- _WORK TASK_: Nothing but the entries, copied exactly, should appear in the response.

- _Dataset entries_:
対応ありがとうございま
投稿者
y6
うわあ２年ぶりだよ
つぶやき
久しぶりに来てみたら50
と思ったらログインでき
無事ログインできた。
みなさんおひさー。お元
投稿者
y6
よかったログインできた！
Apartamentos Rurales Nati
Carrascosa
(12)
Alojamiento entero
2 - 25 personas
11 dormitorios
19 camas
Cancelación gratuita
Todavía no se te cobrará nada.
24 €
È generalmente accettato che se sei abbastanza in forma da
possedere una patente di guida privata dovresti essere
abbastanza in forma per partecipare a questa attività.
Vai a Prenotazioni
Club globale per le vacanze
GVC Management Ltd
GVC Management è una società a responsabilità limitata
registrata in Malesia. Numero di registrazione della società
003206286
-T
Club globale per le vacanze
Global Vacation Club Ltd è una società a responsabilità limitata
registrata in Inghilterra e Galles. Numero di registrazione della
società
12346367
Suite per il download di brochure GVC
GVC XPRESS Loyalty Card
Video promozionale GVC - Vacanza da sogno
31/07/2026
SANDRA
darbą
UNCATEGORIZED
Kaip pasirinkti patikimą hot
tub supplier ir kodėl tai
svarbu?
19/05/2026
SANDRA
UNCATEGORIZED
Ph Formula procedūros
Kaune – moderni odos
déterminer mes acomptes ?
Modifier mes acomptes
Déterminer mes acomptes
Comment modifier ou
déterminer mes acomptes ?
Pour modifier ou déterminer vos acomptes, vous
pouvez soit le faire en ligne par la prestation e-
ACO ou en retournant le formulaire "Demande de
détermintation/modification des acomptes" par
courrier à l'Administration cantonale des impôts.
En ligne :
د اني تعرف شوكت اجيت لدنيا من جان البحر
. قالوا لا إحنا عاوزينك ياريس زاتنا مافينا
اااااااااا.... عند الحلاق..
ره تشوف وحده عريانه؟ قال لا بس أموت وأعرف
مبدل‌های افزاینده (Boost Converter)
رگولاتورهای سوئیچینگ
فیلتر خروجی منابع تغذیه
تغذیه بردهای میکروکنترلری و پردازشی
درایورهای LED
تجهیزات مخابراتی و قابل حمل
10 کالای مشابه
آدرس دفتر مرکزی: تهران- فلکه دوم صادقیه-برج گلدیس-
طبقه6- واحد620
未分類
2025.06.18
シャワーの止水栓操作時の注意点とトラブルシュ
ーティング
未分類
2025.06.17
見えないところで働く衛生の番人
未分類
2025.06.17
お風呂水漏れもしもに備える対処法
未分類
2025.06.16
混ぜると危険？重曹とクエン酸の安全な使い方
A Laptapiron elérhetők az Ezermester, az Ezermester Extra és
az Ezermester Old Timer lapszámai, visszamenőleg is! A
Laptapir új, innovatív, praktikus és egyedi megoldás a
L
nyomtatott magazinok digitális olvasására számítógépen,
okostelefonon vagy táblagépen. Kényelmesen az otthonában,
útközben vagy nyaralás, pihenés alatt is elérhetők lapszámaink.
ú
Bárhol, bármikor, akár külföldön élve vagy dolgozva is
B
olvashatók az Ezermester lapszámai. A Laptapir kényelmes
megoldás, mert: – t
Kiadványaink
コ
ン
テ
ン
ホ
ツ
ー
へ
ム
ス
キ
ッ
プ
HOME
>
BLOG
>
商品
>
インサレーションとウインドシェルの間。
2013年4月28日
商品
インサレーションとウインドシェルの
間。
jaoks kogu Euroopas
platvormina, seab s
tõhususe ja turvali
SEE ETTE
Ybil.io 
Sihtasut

- _SOLUTION TO THIS TASK_:
対応ありがとうございま
投稿者
y6
うわあ２年ぶりだよ
つぶやき
久しぶりに来てみたら50
と思ったらログインでき
無事ログインできた。
みなさんおひさー。お元
投稿者
y6
よかったログインできた！
Apartamentos Rurales Nati
Carrascosa
(12)
Alojamiento entero
2 - 25 personas
11 dormitorios
19 camas
Cancelación gratuita
Todavía no se te cobrará nada.
24 €
È generalmente accettato che se sei abbastanza in forma da
possedere una patente di guida privata dovresti essere
abbastanza in forma per partecipare a questa attività.
Vai a Prenotazioni
Club globale per le vacanze
GVC Management Ltd
GVC Management è una società a responsabilità limitata
registrata in Malesia. Numero di registrazione della società
003206286
-T
Club globale per le vacanze
Global Vacation Club Ltd è una società a responsabilità limitata
registrata in Inghilterra e Galles. Numero di registrazione della
società
12346367
Suite per il download di brochure GVC
GVC XPRESS Loyalty Card
Video promozionale GVC - Vacanza da sogno
31/07/2026
SANDRA
darbą
UNCATEGORIZED
Kaip pasirinkti patikimą hot
tub supplier ir kodėl tai
svarbu?
19/05/2026
SANDRA
UNCATEGORIZED
Ph Formula procedūros
Kaune – moderni odos
déterminer mes acomptes ?
Modifier mes acomptes
Déterminer mes acomptes
Comment modifier ou
déterminer mes acomptes ?
Pour modifier ou déterminer vos acomptes, vous
pouvez soit le faire en ligne par la prestation e-
ACO ou en retournant le formulaire "Demande de
détermintation/modification des acomptes" par
courrier à l'Administration cantonale des impôts.
En ligne :
د اني تعرف شوكت اجيت لدنيا من جان البحر
. قالوا لا إحنا عاوزينك ياريس زاتنا مافينا
اااااااااا.... عند الحلاق..
ره تشوف وحده عريانه؟ قال لا بس أموت وأعرف
مبدل‌های افزاینده (Boost Converter)
رگولاتورهای سوئیچینگ
فیلتر خروجی منابع تغذیه
تغذیه بردهای میکروکنترلری و پردازشی
درایورهای LED
تجهیزات مخابراتی و قابل حمل
10 کالای مشابه
آدرس دفتر مرکزی: تهران- فلکه دوم صادقیه-برج گلدیس-
طبقه6- واحد620
未分類
2025.06.18
シャワーの止水栓操作時の注意点とトラブルシュ
ーティング
未分類
2025.06.17
見えないところで働く衛生の番人
未分類
2025.06.17
お風呂水漏れもしもに備える対処法
未分類
2025.06.16
混ぜると危険？重曹とクエン酸の安全な使い方
A Laptapiron elérhetők az Ezermester, az Ezermester Extra és
az Ezermester Old Timer lapszámai, visszamenőleg is! A
Laptapir új, innovatív, praktikus és egyedi megoldás a
L
nyomtatott magazinok digitális olvasására számítógépen,
okostelefonon vagy táblagépen. Kényelmesen az otthonában,
útközben vagy nyaralás, pihenés alatt is elérhetők lapszámaink.
ú
Bárhol, bármikor, akár külföldön élve vagy dolgozva is
B
olvashatók az Ezermester lapszámai. A Laptapir kényelmes
megoldás, mert: – t
Kiadványaink
コ
ン
テ
ン
ホ
ツ
ー
へ
ム
ス
キ
ッ
プ
HOME
>
BLOG
>
商品
>
インサレーションとウインドシェルの間。
2013年4月28日
商品
インサレーションとウインドシェルの
間。
jaoks kogu Euroopas
platvormina, seab s
tõhususe ja turvali
SEE ETTE
Ybil.io 
Sihtasut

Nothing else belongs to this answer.